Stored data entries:
|---|
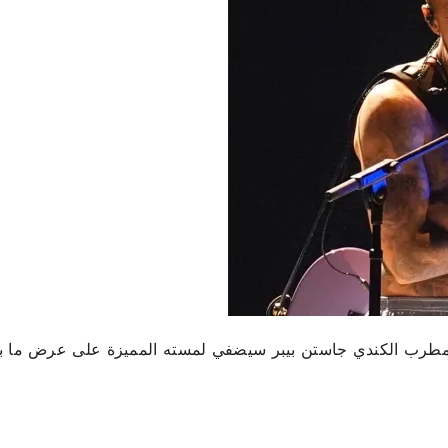
أن المطرب الكندي جاستن بيبر سيضفي لمسته المميزة على عرض ما ب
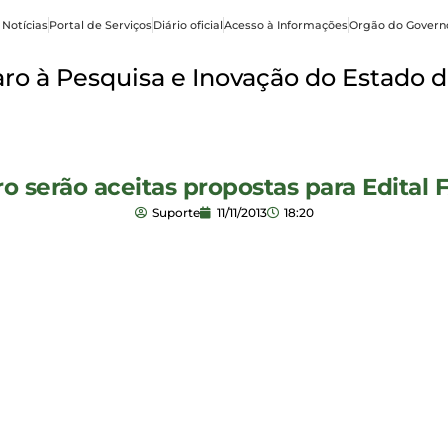
 Notícias
Portal de Serviços
Diário oficial
Acesso à Informações
Orgão do Govern
o à Pesquisa e Inovação do Estado d
o serão aceitas propostas para Edital 
Suporte
11/11/2013
18:20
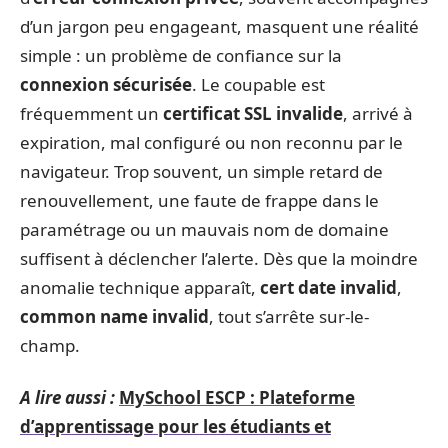
d’un jargon peu engageant, masquent une réalité
simple : un problème de confiance sur la
connexion sécurisée
. Le coupable est
fréquemment un
certificat SSL invalide
, arrivé à
expiration, mal configuré ou non reconnu par le
navigateur. Trop souvent, un simple retard de
renouvellement, une faute de frappe dans le
paramétrage ou un mauvais nom de domaine
suffisent à déclencher l’alerte. Dès que la moindre
anomalie technique apparaît,
cert date invalid
,
common name invalid
, tout s’arrête sur-le-
champ.
A lire aussi :
MySchool ESCP : Plateforme
d’apprentissage pour les étudiants et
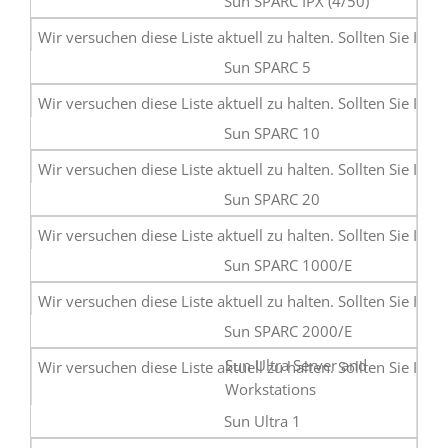
Sun SPARC IPX (4/50)
Sun SPARC 5
Sun SPARC 10
Sun SPARC 20
Sun SPARC 1000/E
Sun SPARC 2000/E
Sun Ultra Server and
Workstations
Sun Ultra 1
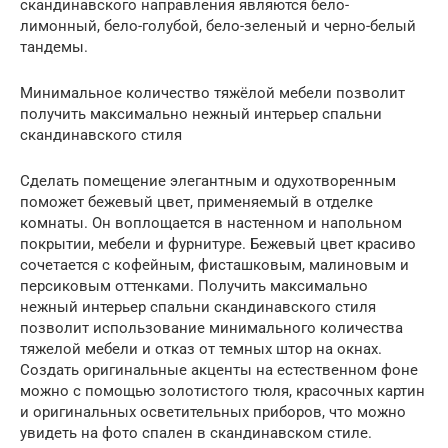
скандинавского направления являются бело-
лимонный, бело-голубой, бело-зеленый и черно-белый
тандемы.
Минимальное количество тяжёлой мебели позволит
получить максимально нежный интерьер спальни
скандинавского стиля
Сделать помещение элегантным и одухотворенным
поможет бежевый цвет, применяемый в отделке
комнаты. Он воплощается в настенном и напольном
покрытии, мебели и фурнитуре. Бежевый цвет красиво
сочетается с кофейным, фисташковым, малиновым и
персиковым оттенками. Получить максимально
нежный интерьер спальни скандинавского стиля
позволит использование минимального количества
тяжелой мебели и отказ от темных штор на окнах.
Создать оригинальные акценты на естественном фоне
можно с помощью золотистого тюля, красочных картин
и оригинальных осветительных приборов, что можно
увидеть на фото спален в скандинавском стиле.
|---|
§ **EXERCISE**: Each entry above is to be restated exactly, without its images.

§ **ANSWER BOX**:
أن المطرب الكندي جاستن بيبر سيضفي لمسته المميزة على عرض ما ب
 Notícias
Portal de Serviços
Diário oficial
Acesso à Informações
Orgão do Govern
o à Pesquisa e Inovação do Estado d
o serão aceitas propostas para Edital 
Suporte
11/11/2013
18:20
d’un jargon peu engageant, masquent une réalité
simple : un problème de confiance sur la
connexion sécurisée
. Le coupable est
fréquemment un
certificat SSL invalide
, arrivé à
expiration, mal configuré ou non reconnu par le
navigateur. Trop souvent, un simple retard de
renouvellement, une faute de frappe dans le
paramétrage ou un mauvais nom de domaine
suffisent à déclencher l’alerte. Dès que la moindre
anomalie technique apparaît,
cert date invalid
,
common name invalid
, tout s’arrête sur-le-
champ.
A lire aussi :
MySchool ESCP : Plateforme
d’apprentissage pour les étudiants et
Sun SPARC IPX (4/50)
Sun SPARC 5
Sun SPARC 10
Sun SPARC 20
Sun SPARC 1000/E
Sun SPARC 2000/E
Sun Ultra Server and
Workstations
Sun Ultra 1
скандинавского направления являются бело-
лимонный, бело-голубой, бело-зеленый и черно-белый
тандемы.
Минимальное количество тяжёлой мебели позволит
получить максимально нежный интерьер спальни
скандинавского стиля
Сделать помещение элегантным и одухотворенным
поможет бежевый цвет, применяемый в отделке
комнаты. Он воплощается в настенном и напольном
покрытии, мебели и фурнитуре. Бежевый цвет красиво
сочетается с кофейным, фисташковым, малиновым и
персиковым оттенками. Получить максимально
нежный интерьер спальни скандинавского стиля
позволит использование минимального количества
тяжелой мебели и отказ от темных штор на окнах.
Создать оригинальные акценты на естественном фоне
можно с помощью золотистого тюля, красочных картин
и оригинальных осветительных приборов, что можно
увидеть на фото спален в скандинавском стиле.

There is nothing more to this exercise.